Friday, March 9, 2012
You can’t stop the future from happening. You can only alter your concept of reality. That’s where I come in. I’m a philosopher genius. I can effect change.
My name is Jonathan Wilbert, but my Mom and Dad, and all my friends, call me Johnny Oops because I’m a clumsy fourteen-year-old.
I may have the body of a 5 foot 2 inch tall, 95-pound awkward boy, but I have the mind of a true genius. My I. Q. is off the wall. I’m not one of those nerdy math wizards or a piano impresario. I’m a philosopher on the style of Nietzsche or perhaps Freud. He hated mothers too, didn’t he?
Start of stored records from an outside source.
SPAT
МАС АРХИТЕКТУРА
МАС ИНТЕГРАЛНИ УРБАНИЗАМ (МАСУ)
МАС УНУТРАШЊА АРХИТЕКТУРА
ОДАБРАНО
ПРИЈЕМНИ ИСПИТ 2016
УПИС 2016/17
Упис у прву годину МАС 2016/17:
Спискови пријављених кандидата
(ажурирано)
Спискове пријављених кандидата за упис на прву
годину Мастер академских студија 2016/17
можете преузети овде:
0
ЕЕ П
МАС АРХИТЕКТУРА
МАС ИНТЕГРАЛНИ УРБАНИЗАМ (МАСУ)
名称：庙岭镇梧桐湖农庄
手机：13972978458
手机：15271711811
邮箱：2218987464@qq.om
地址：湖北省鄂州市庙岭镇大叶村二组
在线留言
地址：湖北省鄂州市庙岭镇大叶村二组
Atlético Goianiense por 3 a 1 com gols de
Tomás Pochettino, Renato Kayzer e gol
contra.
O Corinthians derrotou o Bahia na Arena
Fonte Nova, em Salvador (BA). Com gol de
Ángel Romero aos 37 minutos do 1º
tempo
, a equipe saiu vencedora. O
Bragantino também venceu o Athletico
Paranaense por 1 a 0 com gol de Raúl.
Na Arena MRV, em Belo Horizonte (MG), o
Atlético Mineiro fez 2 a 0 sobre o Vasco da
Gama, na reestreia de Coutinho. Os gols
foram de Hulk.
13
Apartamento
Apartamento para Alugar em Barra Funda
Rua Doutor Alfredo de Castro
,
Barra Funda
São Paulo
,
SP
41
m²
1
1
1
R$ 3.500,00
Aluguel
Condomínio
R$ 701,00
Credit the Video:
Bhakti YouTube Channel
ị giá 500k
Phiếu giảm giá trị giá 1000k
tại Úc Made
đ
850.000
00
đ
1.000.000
My father is a political science professor at Yale University. He holds some kind of Chair or something. I say why bother? I know who I am. I don’t need any furniture for proof.
My mother has a PHD from Radcliff College in Behavioral Science. She hates me because I interrupted her career, fat chance of that being true. She thinks I’m strange. I’m not strange, just different.
I try to act like a normal fourteen-year-old boy, but it isn’t working. I hate soccer. Playing the trumpet in the school band makes my lips swell, and the idea of watching cartoons with the other kids on the block really turns me off.
When I grow up, I’m going to be one of the leading intellects of my time. For now, I have more important things to do than watch Bugs Bunny say, “What’s Up, Doc?” What does that silly passé children’s colloquialism mean? That phrase will do nothing to change the chaotic state of the world in which I have to grow up. Don’t expect me to diddle away my precious time on such trivial pursuits like my friend Billy.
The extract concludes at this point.